◆ What this task involves
Keyword search on "weight": report each line of the records that contains it.

___ Record set

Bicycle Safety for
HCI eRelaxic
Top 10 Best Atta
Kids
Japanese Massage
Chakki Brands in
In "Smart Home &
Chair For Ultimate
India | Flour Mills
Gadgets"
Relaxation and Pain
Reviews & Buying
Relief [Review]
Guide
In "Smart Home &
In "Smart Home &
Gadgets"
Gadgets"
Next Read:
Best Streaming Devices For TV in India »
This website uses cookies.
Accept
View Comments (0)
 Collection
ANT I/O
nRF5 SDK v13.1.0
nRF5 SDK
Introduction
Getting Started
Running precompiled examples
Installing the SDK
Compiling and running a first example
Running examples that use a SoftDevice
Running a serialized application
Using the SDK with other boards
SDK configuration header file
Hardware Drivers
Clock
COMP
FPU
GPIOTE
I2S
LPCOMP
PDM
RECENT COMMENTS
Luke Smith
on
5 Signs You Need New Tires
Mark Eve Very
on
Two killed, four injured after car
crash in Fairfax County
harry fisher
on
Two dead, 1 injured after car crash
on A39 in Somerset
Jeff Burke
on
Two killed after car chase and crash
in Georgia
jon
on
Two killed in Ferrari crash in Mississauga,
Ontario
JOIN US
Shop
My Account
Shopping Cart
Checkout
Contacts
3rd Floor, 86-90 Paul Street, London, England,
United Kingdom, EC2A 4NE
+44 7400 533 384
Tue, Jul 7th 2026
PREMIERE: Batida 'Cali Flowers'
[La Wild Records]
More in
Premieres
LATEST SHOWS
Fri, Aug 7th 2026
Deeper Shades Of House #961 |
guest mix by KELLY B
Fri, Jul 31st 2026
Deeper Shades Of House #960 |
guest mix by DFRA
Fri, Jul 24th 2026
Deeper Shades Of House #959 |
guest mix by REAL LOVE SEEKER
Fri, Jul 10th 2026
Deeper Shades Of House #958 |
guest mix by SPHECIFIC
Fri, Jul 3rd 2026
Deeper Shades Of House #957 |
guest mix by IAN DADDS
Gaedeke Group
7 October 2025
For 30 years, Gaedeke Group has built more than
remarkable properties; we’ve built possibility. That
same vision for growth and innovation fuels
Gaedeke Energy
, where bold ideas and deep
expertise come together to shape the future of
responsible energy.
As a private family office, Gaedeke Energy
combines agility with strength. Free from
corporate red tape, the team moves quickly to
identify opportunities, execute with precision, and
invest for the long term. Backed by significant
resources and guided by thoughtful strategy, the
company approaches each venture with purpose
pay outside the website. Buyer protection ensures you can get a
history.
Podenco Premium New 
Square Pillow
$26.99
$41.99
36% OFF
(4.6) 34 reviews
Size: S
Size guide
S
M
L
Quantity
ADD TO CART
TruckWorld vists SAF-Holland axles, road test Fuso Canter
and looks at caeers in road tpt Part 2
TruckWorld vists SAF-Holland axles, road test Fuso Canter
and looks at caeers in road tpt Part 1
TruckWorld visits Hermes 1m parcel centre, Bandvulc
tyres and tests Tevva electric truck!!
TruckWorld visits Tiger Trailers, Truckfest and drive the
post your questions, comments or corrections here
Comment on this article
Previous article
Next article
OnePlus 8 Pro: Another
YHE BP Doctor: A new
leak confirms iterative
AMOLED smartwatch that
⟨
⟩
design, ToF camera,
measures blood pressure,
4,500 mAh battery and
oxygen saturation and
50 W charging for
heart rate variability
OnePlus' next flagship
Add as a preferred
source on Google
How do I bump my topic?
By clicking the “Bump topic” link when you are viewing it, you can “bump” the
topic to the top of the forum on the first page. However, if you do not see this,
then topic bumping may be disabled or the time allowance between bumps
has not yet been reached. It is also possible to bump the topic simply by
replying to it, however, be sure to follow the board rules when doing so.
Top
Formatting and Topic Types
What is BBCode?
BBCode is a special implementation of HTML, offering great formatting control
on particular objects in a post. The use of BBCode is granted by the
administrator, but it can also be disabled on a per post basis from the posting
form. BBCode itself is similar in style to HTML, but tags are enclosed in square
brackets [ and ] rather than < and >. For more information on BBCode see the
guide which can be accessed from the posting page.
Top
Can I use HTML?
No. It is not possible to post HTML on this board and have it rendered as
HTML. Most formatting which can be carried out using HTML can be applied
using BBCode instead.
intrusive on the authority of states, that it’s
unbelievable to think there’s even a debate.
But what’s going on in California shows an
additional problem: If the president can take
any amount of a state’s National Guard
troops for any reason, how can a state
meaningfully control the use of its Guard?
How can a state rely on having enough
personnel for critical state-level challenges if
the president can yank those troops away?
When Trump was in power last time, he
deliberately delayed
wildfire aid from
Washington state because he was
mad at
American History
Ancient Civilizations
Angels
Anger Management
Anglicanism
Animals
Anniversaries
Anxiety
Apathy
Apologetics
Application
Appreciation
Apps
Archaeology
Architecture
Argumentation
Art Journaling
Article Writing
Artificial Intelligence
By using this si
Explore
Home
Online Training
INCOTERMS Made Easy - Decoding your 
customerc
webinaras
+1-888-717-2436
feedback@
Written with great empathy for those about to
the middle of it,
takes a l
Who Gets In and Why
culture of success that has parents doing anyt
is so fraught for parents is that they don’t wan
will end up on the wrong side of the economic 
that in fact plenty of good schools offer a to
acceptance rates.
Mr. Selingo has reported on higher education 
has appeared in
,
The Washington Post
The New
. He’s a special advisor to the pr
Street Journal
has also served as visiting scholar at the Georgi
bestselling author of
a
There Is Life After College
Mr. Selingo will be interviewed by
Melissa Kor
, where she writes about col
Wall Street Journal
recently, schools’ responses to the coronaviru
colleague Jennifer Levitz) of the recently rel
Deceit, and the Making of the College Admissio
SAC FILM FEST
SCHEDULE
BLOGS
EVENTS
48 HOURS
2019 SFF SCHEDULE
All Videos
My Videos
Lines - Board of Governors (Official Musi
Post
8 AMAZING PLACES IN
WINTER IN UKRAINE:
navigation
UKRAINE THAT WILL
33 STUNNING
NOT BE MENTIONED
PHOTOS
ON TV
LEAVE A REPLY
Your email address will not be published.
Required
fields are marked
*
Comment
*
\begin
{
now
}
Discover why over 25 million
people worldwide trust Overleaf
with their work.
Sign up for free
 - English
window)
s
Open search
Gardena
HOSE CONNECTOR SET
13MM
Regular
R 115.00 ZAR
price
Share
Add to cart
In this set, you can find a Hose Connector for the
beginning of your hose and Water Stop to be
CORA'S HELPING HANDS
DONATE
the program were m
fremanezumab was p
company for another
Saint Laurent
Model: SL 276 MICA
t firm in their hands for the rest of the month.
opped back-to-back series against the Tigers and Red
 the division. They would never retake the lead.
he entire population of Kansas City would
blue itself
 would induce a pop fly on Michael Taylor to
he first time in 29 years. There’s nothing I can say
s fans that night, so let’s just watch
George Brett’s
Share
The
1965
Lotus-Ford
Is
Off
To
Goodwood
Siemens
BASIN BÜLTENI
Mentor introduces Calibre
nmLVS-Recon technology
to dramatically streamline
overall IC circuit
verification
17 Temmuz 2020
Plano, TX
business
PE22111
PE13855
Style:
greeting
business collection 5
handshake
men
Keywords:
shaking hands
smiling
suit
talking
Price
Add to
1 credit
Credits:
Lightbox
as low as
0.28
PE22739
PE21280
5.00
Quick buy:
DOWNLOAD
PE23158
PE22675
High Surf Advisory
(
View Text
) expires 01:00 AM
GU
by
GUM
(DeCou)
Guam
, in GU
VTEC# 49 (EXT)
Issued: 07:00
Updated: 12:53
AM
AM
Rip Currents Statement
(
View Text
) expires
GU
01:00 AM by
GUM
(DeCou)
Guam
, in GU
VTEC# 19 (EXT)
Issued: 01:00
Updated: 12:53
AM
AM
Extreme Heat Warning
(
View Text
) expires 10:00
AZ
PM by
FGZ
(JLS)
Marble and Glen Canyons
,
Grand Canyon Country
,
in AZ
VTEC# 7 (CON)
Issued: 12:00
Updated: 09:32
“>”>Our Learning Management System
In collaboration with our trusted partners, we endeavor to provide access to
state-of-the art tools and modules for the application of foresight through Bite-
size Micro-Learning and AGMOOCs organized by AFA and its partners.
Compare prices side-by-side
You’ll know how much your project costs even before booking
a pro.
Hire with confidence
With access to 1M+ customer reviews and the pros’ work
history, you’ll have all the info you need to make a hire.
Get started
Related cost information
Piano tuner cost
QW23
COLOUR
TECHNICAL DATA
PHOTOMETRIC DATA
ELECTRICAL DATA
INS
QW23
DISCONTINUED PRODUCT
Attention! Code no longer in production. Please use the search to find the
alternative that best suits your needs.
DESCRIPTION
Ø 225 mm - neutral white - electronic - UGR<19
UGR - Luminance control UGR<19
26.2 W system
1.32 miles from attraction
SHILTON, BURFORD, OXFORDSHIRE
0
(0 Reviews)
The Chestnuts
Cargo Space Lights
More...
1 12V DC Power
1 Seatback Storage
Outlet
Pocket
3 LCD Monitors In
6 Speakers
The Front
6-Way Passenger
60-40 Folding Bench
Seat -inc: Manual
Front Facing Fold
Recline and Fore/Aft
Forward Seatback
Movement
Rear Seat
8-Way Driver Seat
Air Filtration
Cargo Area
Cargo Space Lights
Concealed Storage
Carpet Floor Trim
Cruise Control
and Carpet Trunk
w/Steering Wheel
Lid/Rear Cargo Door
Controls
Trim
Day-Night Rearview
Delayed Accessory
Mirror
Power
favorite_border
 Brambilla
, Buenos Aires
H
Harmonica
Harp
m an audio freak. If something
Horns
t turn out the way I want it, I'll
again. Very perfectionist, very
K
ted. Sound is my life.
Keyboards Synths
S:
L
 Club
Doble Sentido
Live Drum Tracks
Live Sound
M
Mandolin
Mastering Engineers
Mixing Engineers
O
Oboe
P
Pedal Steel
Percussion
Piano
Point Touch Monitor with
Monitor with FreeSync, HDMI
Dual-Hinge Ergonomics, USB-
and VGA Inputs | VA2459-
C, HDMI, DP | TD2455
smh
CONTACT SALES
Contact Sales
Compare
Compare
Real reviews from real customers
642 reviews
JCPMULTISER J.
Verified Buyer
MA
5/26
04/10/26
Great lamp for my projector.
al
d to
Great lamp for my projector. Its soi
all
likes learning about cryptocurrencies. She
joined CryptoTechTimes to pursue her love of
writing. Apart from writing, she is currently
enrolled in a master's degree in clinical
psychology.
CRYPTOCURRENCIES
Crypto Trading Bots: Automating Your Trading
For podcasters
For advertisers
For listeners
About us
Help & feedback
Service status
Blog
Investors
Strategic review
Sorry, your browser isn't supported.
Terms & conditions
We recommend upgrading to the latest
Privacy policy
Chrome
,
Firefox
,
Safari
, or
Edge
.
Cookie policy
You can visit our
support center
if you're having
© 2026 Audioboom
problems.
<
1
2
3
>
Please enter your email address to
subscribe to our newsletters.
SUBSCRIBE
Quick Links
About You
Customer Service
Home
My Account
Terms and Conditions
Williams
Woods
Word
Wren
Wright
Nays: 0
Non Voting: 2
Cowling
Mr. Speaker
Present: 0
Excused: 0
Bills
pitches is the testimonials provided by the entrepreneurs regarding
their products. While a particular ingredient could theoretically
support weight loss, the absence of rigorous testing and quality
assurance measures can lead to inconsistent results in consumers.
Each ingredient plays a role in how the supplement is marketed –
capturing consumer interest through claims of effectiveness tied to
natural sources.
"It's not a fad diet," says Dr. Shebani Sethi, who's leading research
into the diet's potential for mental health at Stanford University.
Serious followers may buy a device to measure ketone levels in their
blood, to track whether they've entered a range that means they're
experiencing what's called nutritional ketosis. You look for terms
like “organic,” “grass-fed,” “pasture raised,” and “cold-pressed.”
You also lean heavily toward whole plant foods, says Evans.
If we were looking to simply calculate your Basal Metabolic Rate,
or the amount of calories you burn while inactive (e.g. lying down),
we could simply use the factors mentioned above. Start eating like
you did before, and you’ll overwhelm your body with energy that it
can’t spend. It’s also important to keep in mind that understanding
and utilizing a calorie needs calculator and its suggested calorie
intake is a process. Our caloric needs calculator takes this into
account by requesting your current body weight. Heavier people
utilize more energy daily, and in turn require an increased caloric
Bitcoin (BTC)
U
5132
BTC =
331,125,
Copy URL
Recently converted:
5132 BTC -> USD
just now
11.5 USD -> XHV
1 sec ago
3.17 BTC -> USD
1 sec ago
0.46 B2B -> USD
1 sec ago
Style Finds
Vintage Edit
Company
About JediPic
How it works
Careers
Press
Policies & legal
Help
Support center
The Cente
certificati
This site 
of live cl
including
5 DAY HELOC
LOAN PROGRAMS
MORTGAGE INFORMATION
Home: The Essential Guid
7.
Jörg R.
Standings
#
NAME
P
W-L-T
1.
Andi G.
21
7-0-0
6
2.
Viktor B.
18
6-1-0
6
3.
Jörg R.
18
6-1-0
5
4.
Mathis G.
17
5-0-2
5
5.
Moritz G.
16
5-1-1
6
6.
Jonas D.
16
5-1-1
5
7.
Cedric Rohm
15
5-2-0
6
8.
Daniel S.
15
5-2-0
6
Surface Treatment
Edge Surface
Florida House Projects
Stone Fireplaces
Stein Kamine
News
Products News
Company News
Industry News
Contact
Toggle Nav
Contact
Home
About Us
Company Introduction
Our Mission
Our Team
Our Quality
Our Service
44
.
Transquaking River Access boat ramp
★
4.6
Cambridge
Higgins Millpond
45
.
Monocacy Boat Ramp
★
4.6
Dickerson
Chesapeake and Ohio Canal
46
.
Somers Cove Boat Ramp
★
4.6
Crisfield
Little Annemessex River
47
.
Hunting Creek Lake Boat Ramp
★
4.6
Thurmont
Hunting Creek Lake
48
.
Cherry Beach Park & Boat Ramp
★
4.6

______

◆ Reply to the exercise
support weight loss, the absence of rigorous testing and quality
account by requesting your current body weight. Heavier people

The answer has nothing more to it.